The analysis for Monday is available here.
Tuesday
The rfNewsDataPred model predicted that the mean number of shares for an article published on a Tuesday would be 3,528; the fit16NewPred model predicted that the mean number of shares would be approximately 3,120. The RMSE for the linear model (13094.88) is lower than that of the random forest model (13324.2).
The analysis for Tuesday is available here.
Wednesday
The rfNewsDataPred model predicted that the mean number of shares for an article published on a Wednesday would be approximately 3,843; the fit16NewPred model predicted that the mean number of shares would be 3,336. The RMSE for the linear model (8215.138) is lower than that of the random forest model (8567.245).
The analysis for Wednesday is available here.
Thursday
The rfNewsDataPred model predicted that the mean number of shares for an article published on a Thursday would be approximately 3,462; the fit16NewPred model predicted that the mean number of shares would be 3,126. The RMSE for the linear model (10220.05) is lower than that of the random forest model (10236.14).

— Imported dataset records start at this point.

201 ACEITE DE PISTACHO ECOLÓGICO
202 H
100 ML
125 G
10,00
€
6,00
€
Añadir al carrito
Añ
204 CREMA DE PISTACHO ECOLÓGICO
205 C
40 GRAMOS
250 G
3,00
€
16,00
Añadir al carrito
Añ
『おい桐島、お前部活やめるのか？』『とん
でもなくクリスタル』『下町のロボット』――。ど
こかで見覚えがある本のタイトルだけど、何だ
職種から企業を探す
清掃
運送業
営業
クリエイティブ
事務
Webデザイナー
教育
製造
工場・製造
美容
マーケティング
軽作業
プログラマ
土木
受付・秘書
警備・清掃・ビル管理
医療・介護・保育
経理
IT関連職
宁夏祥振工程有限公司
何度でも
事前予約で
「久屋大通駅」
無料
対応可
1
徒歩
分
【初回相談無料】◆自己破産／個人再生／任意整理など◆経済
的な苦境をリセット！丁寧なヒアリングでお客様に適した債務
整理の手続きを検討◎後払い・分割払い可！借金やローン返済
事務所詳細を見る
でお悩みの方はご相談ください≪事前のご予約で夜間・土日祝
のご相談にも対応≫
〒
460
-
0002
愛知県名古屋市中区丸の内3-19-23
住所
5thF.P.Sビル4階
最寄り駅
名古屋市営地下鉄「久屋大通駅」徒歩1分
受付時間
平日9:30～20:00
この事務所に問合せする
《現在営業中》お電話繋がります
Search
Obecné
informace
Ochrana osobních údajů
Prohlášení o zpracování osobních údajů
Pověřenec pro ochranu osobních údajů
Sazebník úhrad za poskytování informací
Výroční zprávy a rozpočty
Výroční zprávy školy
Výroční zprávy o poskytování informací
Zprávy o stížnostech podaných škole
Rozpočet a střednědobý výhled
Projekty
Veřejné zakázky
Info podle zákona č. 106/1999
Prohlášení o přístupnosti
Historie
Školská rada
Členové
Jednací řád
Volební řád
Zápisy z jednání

The analysis for Thursday is available here.
Friday
The rfNewsDataPred model predicted that the mean number of shares for an article published on a Friday would be approximately 3,462; the fit16NewPred model predicted that the mean number of shares would be 3,126. The RMSE for the linear model (10220.05) is lower than that of the random forest model (10236.14).
The analysis for Friday is available here.
Saturday
The rfNewsDataPred model predicted that the mean number of shares for an article published on a Saturday would be 3,747; the fit16NewPred model predicted that the mean number of shares would be approximately 3,268. The RMSE for the linear model (8874.317) is lower than that of the random forest model (8949.476).
The analysis for Saturday is available here.
Sunday
The rfNewsDataPred model predicted that the mean number of shares for an article published on a Sunday would be 4,020; the fit16NewPred model predicted that the mean number of shares would be approximately 3767. The RMSE for the linear model (6056.581) is lower than that of the random forest model (6119.516).
The analysis for Sunday is available here.
Which Model is More Effective?
Looking at the Root Mean Square Errors across the days, we can see that the linear model (rfNewsDataPred) consistently exhibits lower RMSE than the random forest model. Therefore, I would recommend using the linear model over the ensemble model.